Sans l’exception culturelle, « je ne serais pas là aujourd’hui », lâche-telle en recevant la Palme, dénonçant la volonté supposée du gouvernement de « casser » ce modèle.
« FIERTÉ »
Neuf mois plus tard, le visage souriant de Justine Triet s’affiche au milieu des plus grands noms du cinéma hollywoodien, tels que Martin Scorsese ou Christopher Nolan, nommés comme elle pour l’Oscar de la « meilleure réalisation ».
Mercredi, elle a également été nommée par l’Académie des César : elle peut espérer devenir, le 23 février, la deuxième réalisatrice de l’histoire à être sacrée dans cette compétition.
« INSTINCTIVE »
Passionnée par les luttes et les moments de tension sociale, Justine Triet est née le 17 juillet 1978 à Fécamp (Normandie). Elle grandit dans la capitale française.
« Ma mère a eu une vie assez complexe, travaillait et élevait trois enfants, dont deux n’étaient pas les siens. Mon père était très absent », raconte-t-elle à l’AFP.
À 20 ans, elle entre à l’École des Beaux-Arts de Paris avec la volonté de devenir peintre. Elle se consacrera finalement à la vidéo et au montage.
Après un premier documentaire sur les manifestations étudiantes de 2007, elle réalise un premier long métrage, La bataille de Solférino, en partie tourné le 6 mai 2012, jour du second tour de la présidentielle française remportée par le socialiste François Hollande.
Consommatrice assidue de séries, Justine Triet se voit consacrée avec Victoria (2016), porté par la comédienne française Virginie Efira en mère célibataire et avocate pénaliste en pleine crise de nerfs.
Elle signe à nouveau avec Efira pour Sibyl, où l’actrice incarne une romancière reconvertie en psychanalyste. Elle y met aussi en scène Sandra Hüller, une actrice allemande qui a le même âge qu’elle et dont le rôle principal dans Anatomie d’une chute lui vaut une nomination aux Oscars.
« Justine ne travaille pas comme les autres, elle fait vraiment du cinéma un art du collectif. Ça se fait ensemble même si, à la fin, c’est elle qui tranche », décrit à l’AFP sa fidèle productrice, Marie-Ange Luciani.
Dans la tribu Triet, on compte aussi son compagnon, l’acteur et réalisateur Arthur Harari, avec lequel elle a coécrit Anatomie d’une chute.
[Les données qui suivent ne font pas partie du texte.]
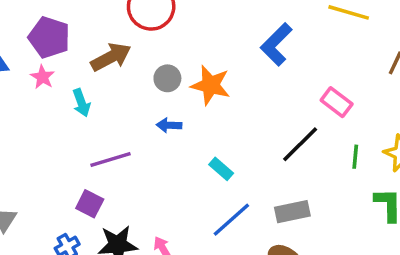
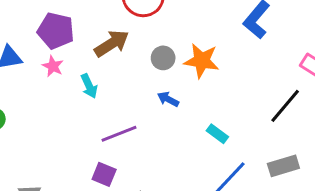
blue arrow: (169, 125) -> (168, 99), turned 30

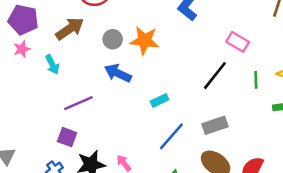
pink star: (53, 66) -> (22, 49), turned 30
blue arrow: (168, 99) -> (118, 73), size x1.5
cyan rectangle: (217, 134) -> (160, 100), turned -60

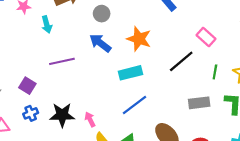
orange star: (145, 40) -> (139, 39), moved
cyan rectangle: (160, 100) -> (131, 73), size x1.5
gray rectangle: (215, 125) -> (199, 103), moved
purple square: (67, 137) -> (27, 86), moved

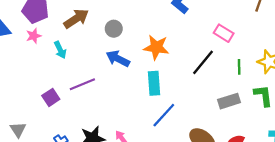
cyan rectangle: (131, 73) -> (154, 83), turned -70
purple square: (27, 86) -> (51, 97), moved, turned 35

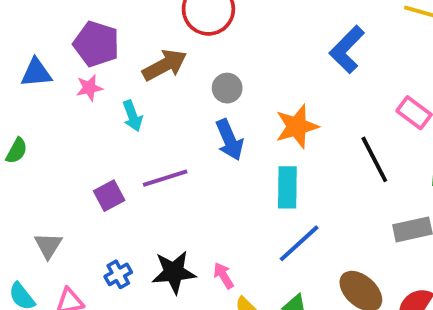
orange star: (156, 47) -> (297, 126), turned -30
blue arrow: (118, 59) -> (229, 140), turned -145
black line: (203, 62) -> (374, 159), turned -72

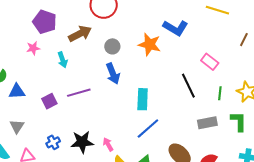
blue L-shape: (347, 49) -> (175, 28), turned -105
blue triangle: (36, 73) -> (17, 91), moved
pink star: (89, 88) -> (33, 48), moved
orange star: (297, 126) -> (150, 44), moved, turned 30

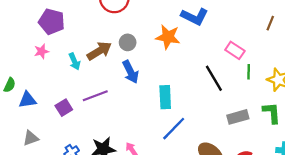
brown arrow: (80, 34) -> (99, 51), moved
green line: (220, 93) -> (249, 72), moved
gray triangle: (17, 126) -> (31, 138), turned 42

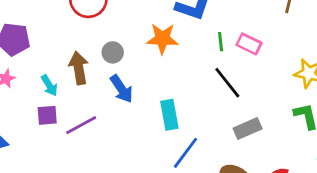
brown arrow: (99, 51) -> (79, 68), turned -60
green line: (249, 72) -> (221, 42), moved
purple square: (64, 108) -> (47, 115), moved, turned 35
gray rectangle: (238, 117) -> (248, 129), moved

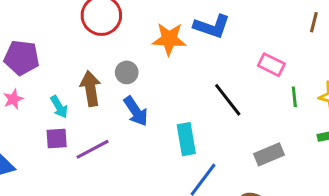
orange star: (162, 39) -> (169, 39), moved
green line: (221, 42) -> (294, 97), moved
black line: (227, 83) -> (228, 100), moved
Si Justine Triet se dit « instinctive », son cinéma, qui ne laisse rien au hasard, est très réfléchi, « questionnant beaucoup les rapports entre les hommes et les femmes qui sont au centre de notre vie aujourd’hui ».
« Je n’ai pas attendu #MeToo pour que la personne qui vit avec moi travaille presque plus que moi avec les enfants à la maison », soulignait-elle avant le Festival de Cannes 2023, recevant sans chichis, casquette sur la tête, autour de la table de la cuisine de son appartement parisien.
« Je m’organise pour ne pas sacrifier mes ambitions. »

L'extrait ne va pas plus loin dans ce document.